I talked to A last night for almost 3 hours, about everything and nothing. This isolation thing is doing quite a job on all the extroverts in the world, I imagine, but personally, I kinda like it. Except the lack of exercise. But she talked about how, when all this is over, she also wants to join the gym, and maybe actually get around to get on the dating market. And how we should make an effort to at least dip a toe, so to speak. Meet new people. And I agree. But I'm also apprehensive. To me, it's never been a question of confidence or doubting that I have something to offer. I know I have. I know I can be an amazing girlfriend, and a fun flirt. But as I said, I haven't really had the desire for those things, since M.
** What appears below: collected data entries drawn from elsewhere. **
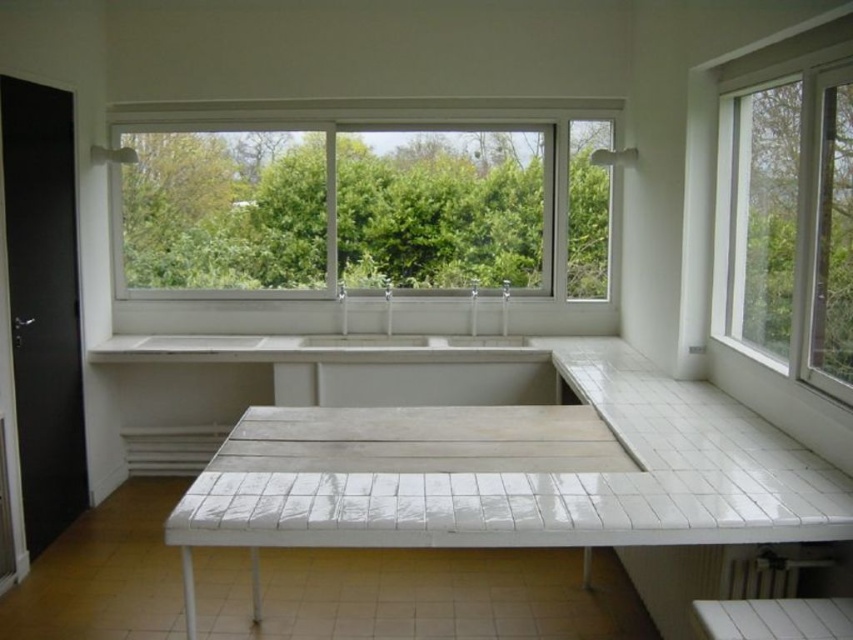 Can you confirm if white ceramic sink at center is bigger than white glossy sink at center?

Correct, white ceramic sink at center is larger in size than white glossy sink at center.

Which of these two, white ceramic sink at center or white glossy sink at center, stands shorter?

white glossy sink at center

Which is in front, point (334, 340) or point (444, 346)?

Point (444, 346) is more forward.

Find the location of a particular element. The width and height of the screenshot is (853, 640). white ceramic sink at center is located at coordinates (364, 336).

Is clear glass window at center closer to the viewer compared to white tile table at center?

No, clear glass window at center is further to the viewer.

Is point (599, 285) positioned before point (485, 410)?

No, (599, 285) is further to viewer.

This screenshot has width=853, height=640. In order to click on clear glass window at center in this screenshot , I will do `click(361, 205)`.

Locate an element on the screen. The image size is (853, 640). clear glass window at center is located at coordinates (361, 205).

Find the location of `clear glass window at center`. clear glass window at center is located at coordinates (361, 205). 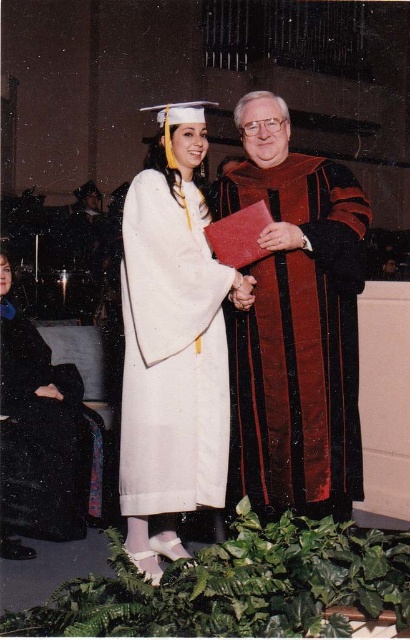 You are a photographer at the graduation ceremony. You need to capture a photo where both the velvet maroon gown at center and the black matte robe at lower left are visible. Considering their heights, which one should you position closer to the camera to ensure both are fully visible in the frame?

The velvet maroon gown at center is much taller than the black matte robe at lower left. To ensure both are fully visible, position the black matte robe at lower left closer to the camera so that its shorter height doesn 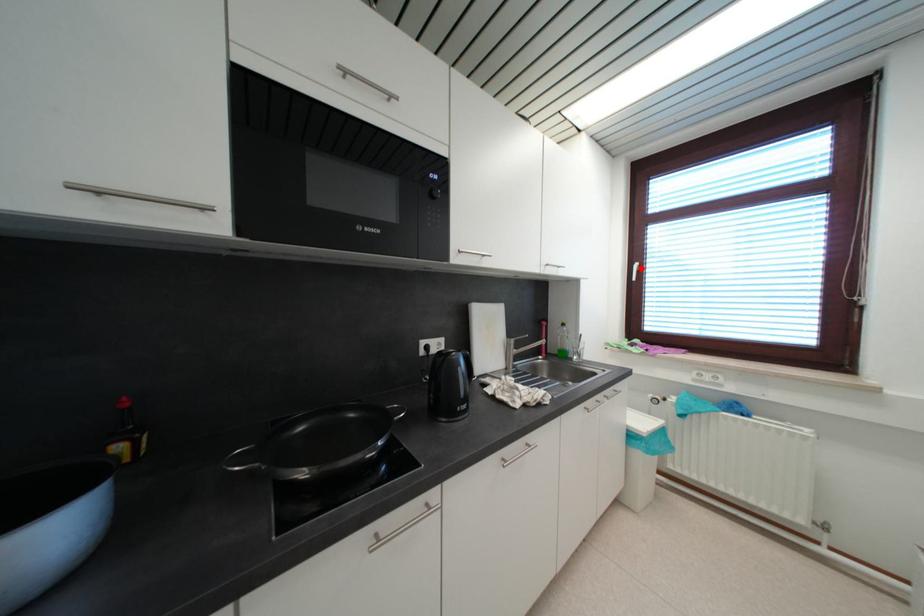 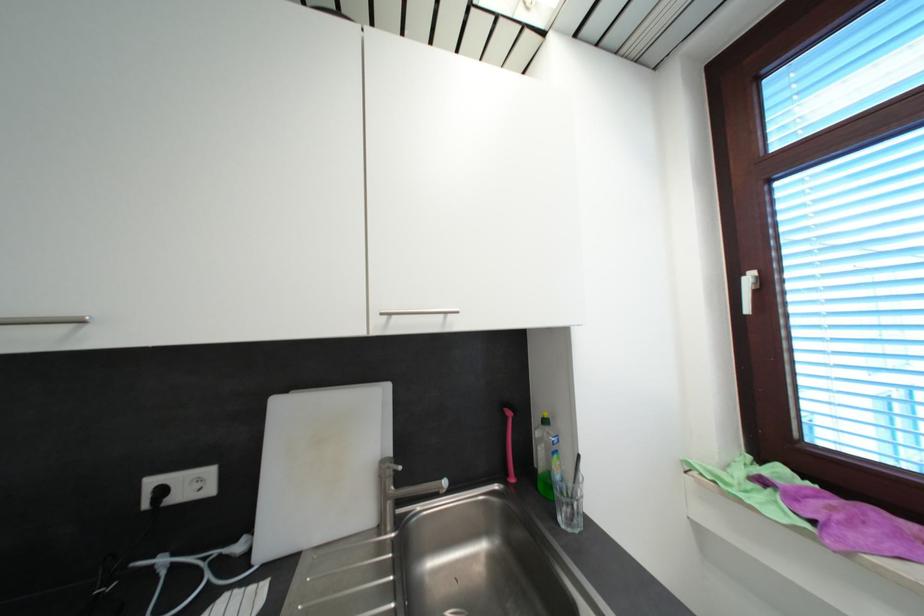 Question: I am providing you with two images of the same scene from different viewpoints. A red point is marked on the first image. At the location where the point appears in image 1, is it still visible in image 2?

Choices:
 (A) Yes
 (B) No

Answer: (A) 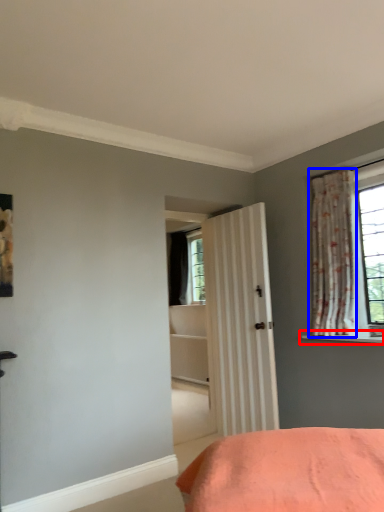 Question: Which of the following is the farthest to the observer, window sill (highlighted by a red box) or curtain (highlighted by a blue box)?

Choices:
 (A) window sill
 (B) curtain

Answer: (B)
And it took all but 10 seconds of trying to talk about him, for me to break down in tears. It's been almost 2 years since we broke up. At this point, I haven't heard a word from him in over 6 months. But he's lodged in there. I haven't talked about him since the breakup. I specifically asked people not to bring him up. And other than brief mentions in passing of his name, no talks have been had. Cause I can't. Not without my heart breaking all over again.
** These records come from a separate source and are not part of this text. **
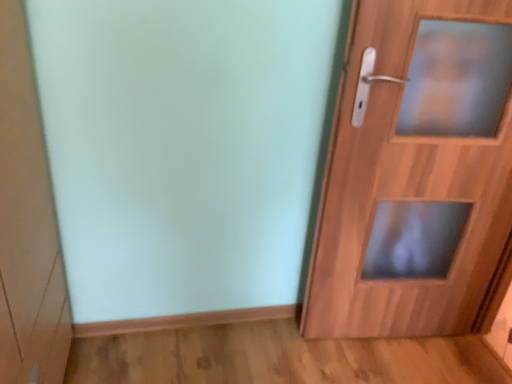 Question: Can you confirm if wooden door at right is taller than matte white cabinet at left?

Choices:
 (A) yes
 (B) no

Answer: (A)

Question: Is wooden door at right not near matte white cabinet at left?

Choices:
 (A) yes
 (B) no

Answer: (A)

Question: Does wooden door at right lie in front of matte white cabinet at left?

Choices:
 (A) no
 (B) yes

Answer: (A)

Question: Can you confirm if wooden door at right is wider than matte white cabinet at left?

Choices:
 (A) no
 (B) yes

Answer: (A)

Question: Can you confirm if wooden door at right is positioned to the right of matte white cabinet at left?

Choices:
 (A) yes
 (B) no

Answer: (A)

Question: From a real-world perspective, is wooden door at right positioned over matte white cabinet at left based on gravity?

Choices:
 (A) no
 (B) yes

Answer: (B)

Question: Could you tell me if matte white cabinet at left is facing wooden door at right?

Choices:
 (A) no
 (B) yes

Answer: (B)

Question: Is matte white cabinet at left not near wooden door at right?

Choices:
 (A) no
 (B) yes

Answer: (B)

Question: Considering the relative positions of matte white cabinet at left and wooden door at right in the image provided, is matte white cabinet at left behind wooden door at right?

Choices:
 (A) no
 (B) yes

Answer: (A)

Question: Considering the relative sizes of matte white cabinet at left and wooden door at right in the image provided, is matte white cabinet at left smaller than wooden door at right?

Choices:
 (A) no
 (B) yes

Answer: (B)

Question: Is matte white cabinet at left completely or partially outside of wooden door at right?

Choices:
 (A) yes
 (B) no

Answer: (A)

Question: Is matte white cabinet at left positioned before wooden door at right?

Choices:
 (A) no
 (B) yes

Answer: (B)

Question: Relative to wooden door at right, is matte white cabinet at left in front or behind?

Choices:
 (A) behind
 (B) front

Answer: (B) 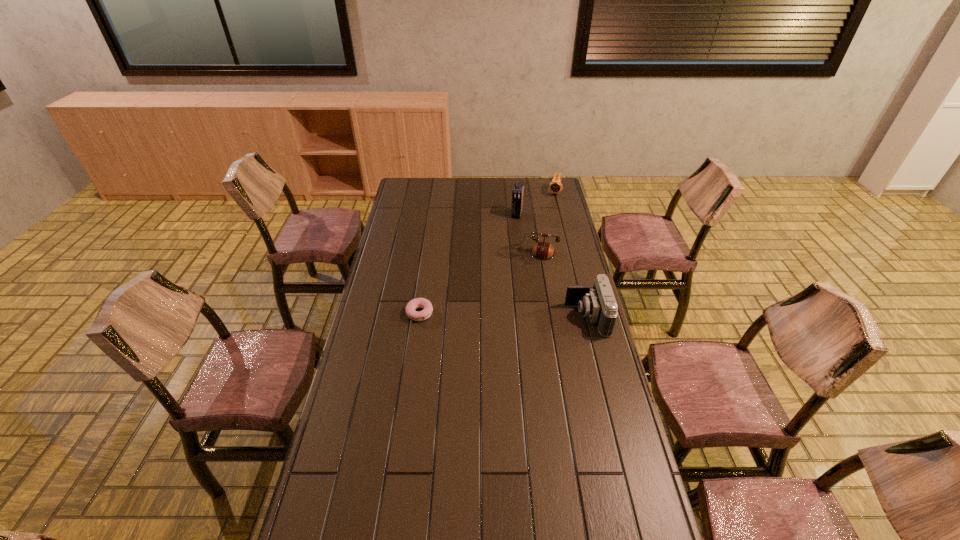 Identify the location of free space at the far left corner of the desktop. The height and width of the screenshot is (540, 960). (419, 195).

Find the location of a particular element. vacant space in between the watch and the third farthest object is located at coordinates (541, 223).

This screenshot has height=540, width=960. What are the coordinates of `free space between the farthest object and the leftmost object` in the screenshot? It's located at [x=487, y=253].

Find the location of a particular element. free space between the farthest object and the telephone is located at coordinates (541, 223).

This screenshot has width=960, height=540. Find the location of `vacant point located between the leftmost object and the telephone`. vacant point located between the leftmost object and the telephone is located at coordinates (474, 284).

You are a GUI agent. You are given a task and a screenshot of the screen. Output one action in this format:
    pyautogui.click(x=<x>, y=<y>)
    Task: Click on the empty space between the farthest object and the fourth shortest object
    
    Given the screenshot: What is the action you would take?
    pyautogui.click(x=571, y=255)

At what (x,y) coordinates should I click in order to perform the action: click on free space between the telephone and the fourth nearest object. Please return your answer as a coordinate pair (x, y). Looking at the image, I should click on (522, 234).

Locate an element on the screen. The image size is (960, 540). vacant area that lies between the doughnut and the third nearest object is located at coordinates (474, 284).

Find the location of a particular element. This screenshot has height=540, width=960. free spot between the shortest object and the third nearest object is located at coordinates (474, 284).

Image resolution: width=960 pixels, height=540 pixels. I want to click on vacant space that's between the tallest object and the watch, so click(x=536, y=204). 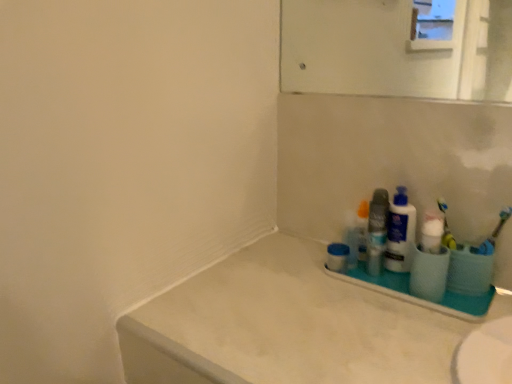 Measure the distance between white plastic cup at right, the 2th cleaning product in the back-to-front sequence, and camera.

white plastic cup at right, the 2th cleaning product in the back-to-front sequence, and camera are 35.03 inches apart.

This screenshot has width=512, height=384. Describe the element at coordinates (337, 257) in the screenshot. I see `blue matte jar at right` at that location.

The width and height of the screenshot is (512, 384). Describe the element at coordinates (418, 297) in the screenshot. I see `white plastic tray at lower right` at that location.

Find the location of a particular element. Image resolution: width=512 pixels, height=384 pixels. blue rubber toothbrush at right, the first toothbrush positioned from the right is located at coordinates (494, 234).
I'm not the kind of person to hold on to things forever. I make a conscious effort to move on, let go, and fill my life with other things than what's in the past. For some reason, I've found myself completely unable to when it comes to him. And it's not like I haven't tried to process my feelings for him, so I could maybe lessen them over time. I have. I really, really have. It's just like every time I feel like I've taken a step, the road ahead has grown longer. It's fucking horrible.
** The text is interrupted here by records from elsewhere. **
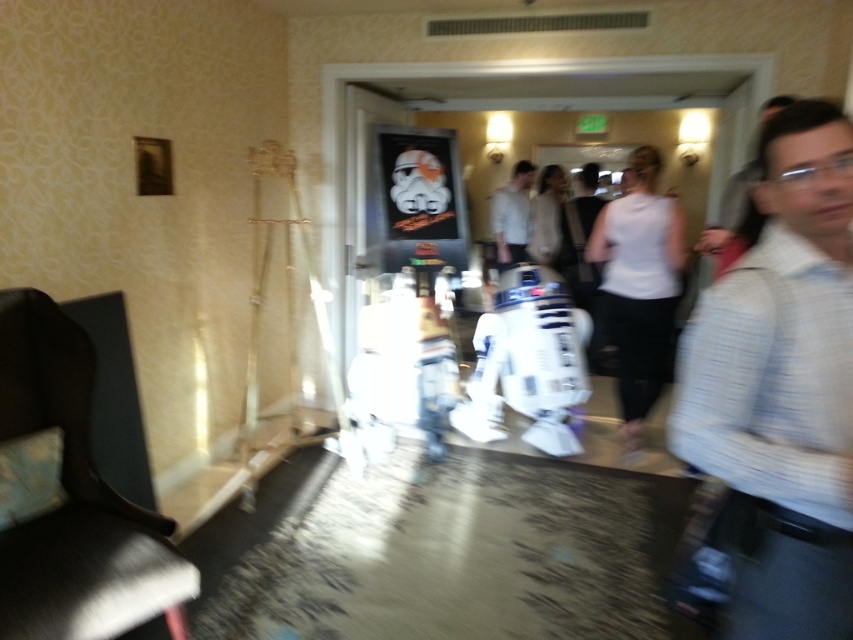 Question: Can you confirm if white textured shirt at right is thinner than white matte shirt at center?

Choices:
 (A) no
 (B) yes

Answer: (B)

Question: Is white textured shirt at right in front of white matte shirt at center?

Choices:
 (A) no
 (B) yes

Answer: (B)

Question: Which point appears farthest from the camera in this image?

Choices:
 (A) (511, 186)
 (B) (816, 173)

Answer: (A)

Question: Which of the following is the closest to the observer?

Choices:
 (A) white matte shirt at center
 (B) white textured shirt at right

Answer: (B)

Question: Which of the following is the closest to the observer?

Choices:
 (A) white textured shirt at right
 (B) white matte shirt at center

Answer: (A)

Question: Does white textured shirt at right appear on the right side of white matte shirt at center?

Choices:
 (A) yes
 (B) no

Answer: (B)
Last night, I thought about it like a baseball player who hit the ball just right, hitting it out of the park, winning the game, winning the cup, setting a fucking world record of some sort. How the hell is that player ever going to live up to that again? They're likely never going to get the opportunity again, and do something even better. If they quit and go into an entirely different business, how is it ever going to satisfy them, after that level of accomplishment?

Everyone always says they're looking for someone who makes them want to be a better person. Someone who loves them for them. With M, I didn't want to be better. I was better. Kinder, more understanding. Gentler. Stronger, not because of him, he wasn't a crutch for me. But he allowed me to be the strong one, to take up that space and own it. I have never felt more powerful, loving and.. able. Just able. Than when I was with him. And that's what I felt just within me, I don't want to talk about what I felt from him or about him. It's too painful, and I've already written pages and pages about it, back then.

It sounds so ridiculously dramatic, I know. And I hate myself for being such a stupid ass cliché. But I don't have the imagination, which is saying a lot, to come up with a scenario that could make me feel this again. And the kicker isn't that I'd have to settle with something less. Screw that, I could do that and be perfectly fine with it. But I can't do it to another person. I would literally rather be single my entire life, than make someone feel like they were my consolation prize.

And I'm happy without it. I'm not happy to be without it, but I'm happy in general. I have great friends, loving family, food on the table, a roof over my head, and I can turn just about any situation around, and find a silver lining. I haven't always had that ability, so that's a great accomplishment. I'm working towards my educational goal, working on my health, working on improving my home, and I have entertainment and a car I can borrow most of the times I need one. What more can I ask for?

I'm not walking around thinking I'm lonely or in need of a boyfriend, so it's clearly not something I need to change at this point. The lack of one doesn't make me sad. But the lack of M can absolutely make me sad, when I think about it. 2 years later, and I'm still too emotionally attached to let anyone else in. It's a sad truth, but it's the truth. My truth.

I didn't believe in The One before him. I don't believe in it now. But I believe a person can set the bar so high, that it's damn near impossible for anyone else to jump it.

I'm in a good place, really. And I'm not afraid to risk that, that's not it. I'd just like to get to enjoy it for however long I can.